Filters the data based on the column "fname" having the value "john".
function(data) {
return data.fname == "john";
}
Filters the data based on the column "fname" having the value "jane" and "age" being greater than 20.
function(data) {
return data.fname == "jane" && data.age > 20;
}
Live example using the mean function to calculate the mean age of those having a last name of "smith"
ss(fileData.rawData).mean("age", function(data) {
return data.lname == "smith";
});
ss(file).min(data_column, filter_callback(data))

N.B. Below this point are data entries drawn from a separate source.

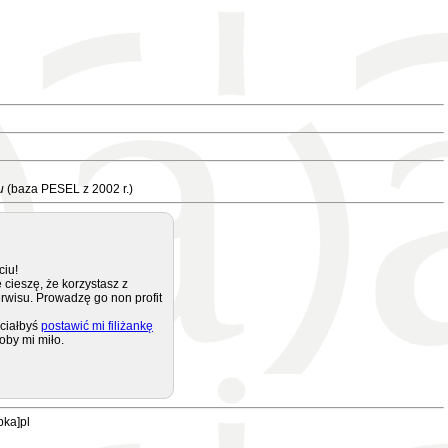
u
(baza PESEL z 2002 r.)
ciu!
 cieszę, że korzystasz z
rwisu. Prowadzę go non profit
ciałbyś
postawić mi filiżankę
oby mi miło.
pka]pl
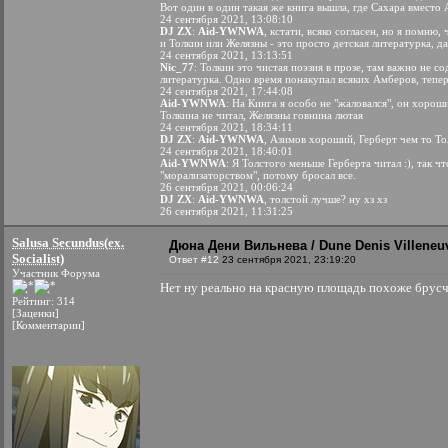
Вот один в один такая же книга вышла, где Сахара вместо 
24 сентября 2021, 13:08:10
DJ ZX
:
Aid-YWNWA
, кстати, всяко согласен, но я помню,
и Толкин или Желязны - это просто детская литературка, да
24 сентября 2021, 13:13:51
Nic_77
: Толкин это чистая поэзия в прозе, там важно не с
литературка. Одно время понакупал всяких Амберов, тепе
24 сентября 2021, 17:44:08
Aid-YWNWA
: На Кинга я особо не "жаловался", он хорош
Толкина не читал, Желязны говнина лютая
24 сентября 2021, 18:34:11
DJ ZX
:
Aid-YWNWA
, Азимов хороший, Герберт чем то То
24 сентября 2021, 18:40:01
Aid-YWNWA
: Я Толстого меньше Герберта читал :), так 
"морализаторством", потому бросал все.
26 сентября 2021, 00:06:24
DJ ZX
:
Aid-YWNWA
, толстой лучше? ну хз хз
26 сентября 2021, 11:31:25
Salusa Secundus(ex.
Дюна Дени Вильнева / Dune Denis Villeneuv
Socialist)
Ответ #12
23 сентября 2021, 23:19:20
Участник Форума
Нет ну реально на красную площадь похоже брусч
Рейтинг: 314
[Заценки]
[Комментарии]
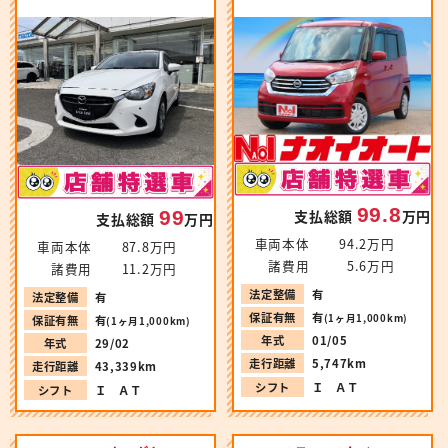
99.8
99
支払総額
万円
支払総額
万円
車両本体
94.2万円
車両本体
87.8万円
諸費用
5.6万円
諸費用
11.2万円
法定整備
有
法定整備
有
保証有無
有
(1ヶ月1,000km)
保証有無
有
(1ヶ月1,000km)
年式
01/05
年式
29/02
走行距離
5,747km
走行距離
43,339km
シフト
Ｉ ＡＴ
シフト
Ｉ ＡＴ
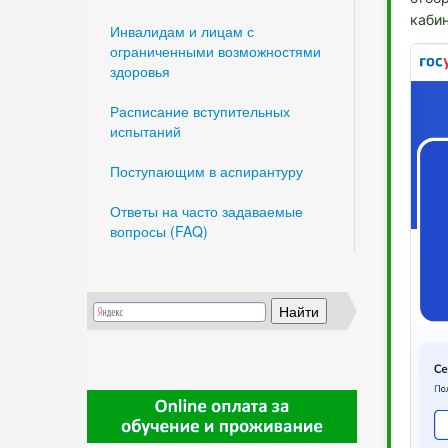
кабин
Инвалидам и лицам с
ограниченными возможностями
здоровья
Расписание вступительных
испытаний
Поступающим в аспирантуру
Ответы на часто задаваемые
вопросы (FAQ)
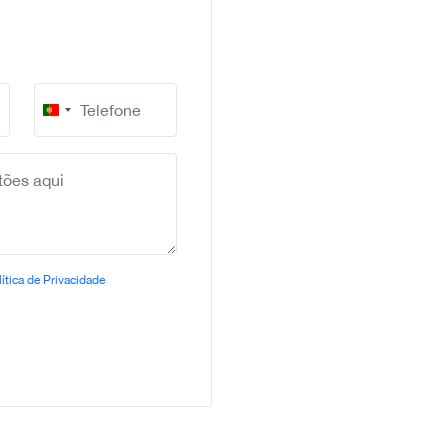
Portugal
+351
ítica de Privacidade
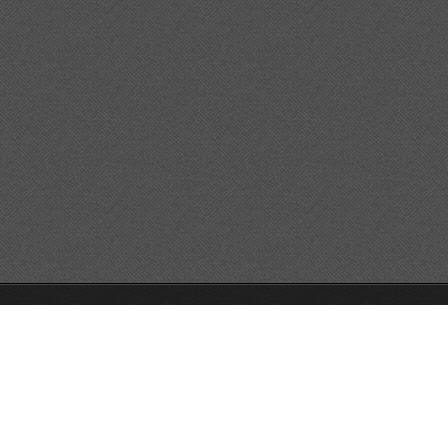
© 2026 Reservats tots els drets
Queda prohibida la
reproducció dels continguts sense autorització expressa. Article
32.1, paràgraf segon, Llei 23/2006 de la Propietat intel·lectual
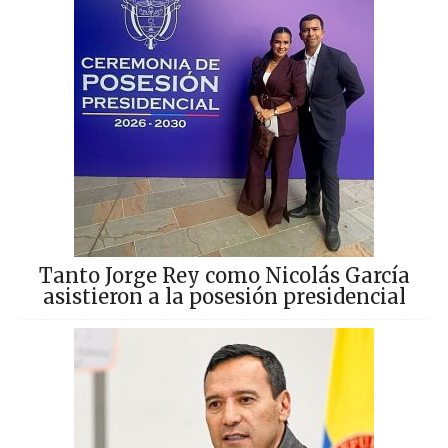
Tanto Jorge Rey como Nicolás García
asistieron a la posesión presidencial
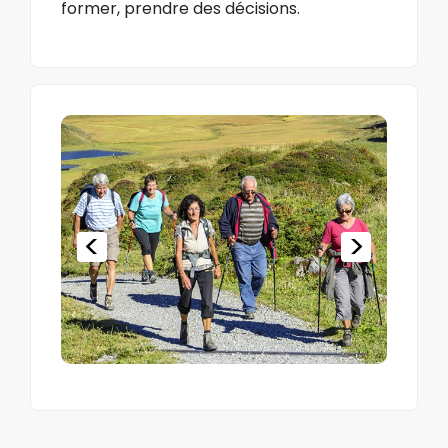
former, prendre des décisions.
<
>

Calculates the minimum of a data column in a CSV or TSV data file passed into the ss object. A callback function can be used to filter the data in the chosen column and calculate a min of the resulting subset. For example, a callback could be used to calculate a minimum age of people with the last name "Smith".
Calculates the minimum age of the data set.
ss(fileData.rawData).min("age")
Calculates the minimum age of females in the data set.
ss(fileData.rawData).min("age", function(data) {
return data.sex == "female";
})
ss(file).max(data_column, filter_callback(data))
Calculates the maximum of a data column in a CSV or TSV data file passed into the ss object. A callback function can be used to filter the data in the chosen column and calculate a max of the resulting subset. For example, a callback could be used to calculate a maximum age of people with the last name "Smith".
Calculates the maximum age of the data set.
ss(fileData.rawData).max("age")
Calculates the maximum age of females in the data set.
ss(fileData.rawData).max("age", function(data) {
return data.sex == "female";
})
ss(file).range(data_column, filter_callback(data))
Calculates the range of a data column in a CSV or TSV data file passed into the ss object. A callback function can be used to filter the data in the chosen column and calculate a range of the resulting subset. For example, a callback could be used to calculate the range of ages for people with the last name "Smith".
Calculates the range of ages of the data set.
ss(fileData.rawData).range("age")
Calculates the range of ages for females in the data set.
ss(fileData.rawData).range("age", function(data) {
return data.sex == "female";
})
ss(file).mean(data_column, filter_callback(data))
Calculates the mean of a data column in a CSV or TSV data file passed into the ss object. A callback function can be used to filter the data in the chosen column and calculate a mean of the resulting subset. For example, a callback could be used to calculate a mean age of people with the last name "Smith".
Calculates the mean age of the data set.
ss(fileData.rawData).mean("age")
Calculates the mean age of females in the data set.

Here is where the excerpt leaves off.